(DATA RECORDS)
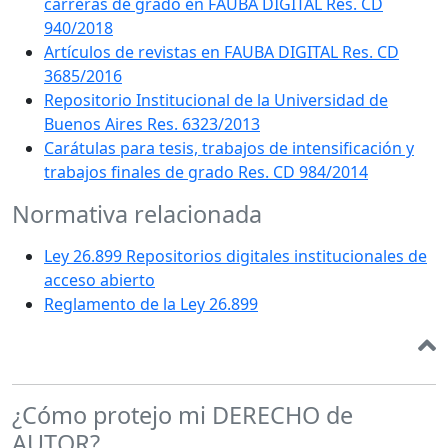
carreras de grado en FAUBA DIGITAL Res. CD
940/2018
Artículos de revistas en FAUBA DIGITAL Res. CD
3685/2016
Repositorio Institucional de la Universidad de
Buenos Aires Res. 6323/2013
Carátulas para tesis, trabajos de intensificación y
trabajos finales de grado Res. CD 984/2014
Normativa relacionada
Ley 26.899 Repositorios digitales institucionales de
acceso abierto
Reglamento de la Ley 26.899
¿Cómo protejo mi DERECHO de
AUTOR?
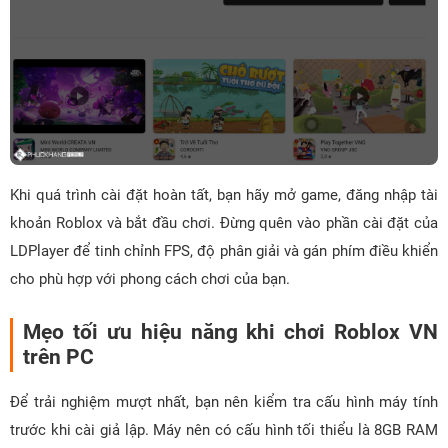
Khi quá trình cài đặt hoàn tất, bạn hãy mở game, đăng nhập tài
khoản Roblox và bắt đầu chơi. Đừng quên vào phần cài đặt của
LDPlayer để tinh chỉnh FPS, độ phân giải và gán phím điều khiển
cho phù hợp với phong cách chơi của bạn.
Mẹo tối ưu hiệu năng khi chơi Roblox VN
trên PC
Để trải nghiệm mượt nhất, bạn nên kiểm tra cấu hình máy tính
trước khi cài giả lập. Máy nên có cấu hình tối thiểu là 8GB RAM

(ACTIVITY) Set the records down again precisely, skipping every image.

(SOLUTION)
carreras de grado en FAUBA DIGITAL Res. CD
940/2018
Artículos de revistas en FAUBA DIGITAL Res. CD
3685/2016
Repositorio Institucional de la Universidad de
Buenos Aires Res. 6323/2013
Carátulas para tesis, trabajos de intensificación y
trabajos finales de grado Res. CD 984/2014
Normativa relacionada
Ley 26.899 Repositorios digitales institucionales de
acceso abierto
Reglamento de la Ley 26.899
¿Cómo protejo mi DERECHO de
AUTOR?
Khi quá trình cài đặt hoàn tất, bạn hãy mở game, đăng nhập tài
khoản Roblox và bắt đầu chơi. Đừng quên vào phần cài đặt của
LDPlayer để tinh chỉnh FPS, độ phân giải và gán phím điều khiển
cho phù hợp với phong cách chơi của bạn.
Mẹo tối ưu hiệu năng khi chơi Roblox VN
trên PC
Để trải nghiệm mượt nhất, bạn nên kiểm tra cấu hình máy tính
trước khi cài giả lập. Máy nên có cấu hình tối thiểu là 8GB RAM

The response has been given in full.